I can attest that this can be as easy as showing up at an event where you expect to find like minded people, a clipboard and pen in hand, asking for names and contact details of interested people. Knock on the door of houses with interesting gardens – chances are, the gardener will be only too happy to talk gardening and seeds with you. Connect with other community groups, like Landcare groups and Neighbourhood Centres. Email makes group networking very easy, you can simply create your own mailing list (using BCC if members prefer not to share their email address with other members) or use a web based group platform like Yahoo Groups. Maintaining a mailing list is a task that one keen group member can take on without much impost on their time at all, and this duty can be rotated among members. Activities are organised to suit the group. Our LSN here in the Great Lakes is in the routine of meeting monthly, at a different member’s place each time, and bringing along home made food to share along with surplus seeds and produce. The combined energy of a group like this is wonderful, and everyone’s gardens gather diversity for free.

6 Comments

  1. This is an excellent article. I just began my season’s savings with an eggplant that had gotten out of hand under the mulch! I’ll likely keep the test plants going this winter in the greenhouse.
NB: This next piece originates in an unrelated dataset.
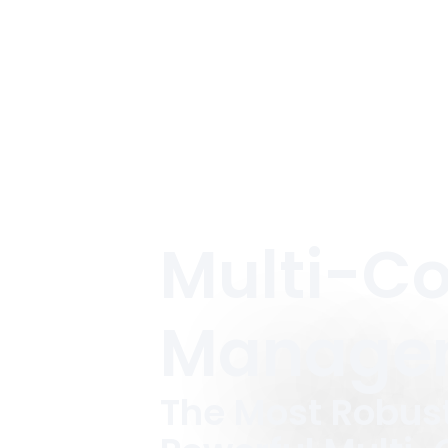
Multi-C
Manage
The Most Robus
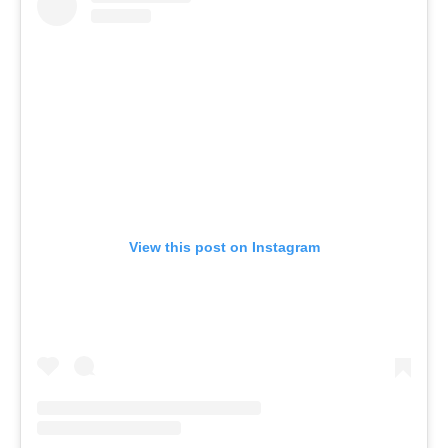
View this post on Instagram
  2. A lot of useful information in a short space- a great introduction to seed saving. This is our first year saving seed, the children especially are very excited about it. Clearly this is not an optional skill, it’s a must-have one for all of us who want to grow our own food and be as self-sufficient as possible.

  3. It never ceases to amaze me the wealth of information that this site generates. I LOVE you guys! Please please PLEASE keep up the posting as without you, there are many of us who would have to hunt far and wide for this precious stuff :)

  4. Yes, I agree with narf7. I much prefer to come to this site to get my news as the mainstream media is mainly concerned with delivering us with the bad news, here we get the good news.

  5. I saved seeds and share with a new neighbor…she apreciatte a lot the seeds….we grown herbs,peepers, beans, small tre in a pots.

  6. What a great article! Thank you for putting all that information in such a well written and concise article. Through Permaculture Noosa we have a group of people, interested in Seed Saving, who are getting together monthly on 2nd Thur of the month 9.30 – 11.30am at Cooroy Golf Club. All are welcome. Your article is a wonderful inspiration to us all!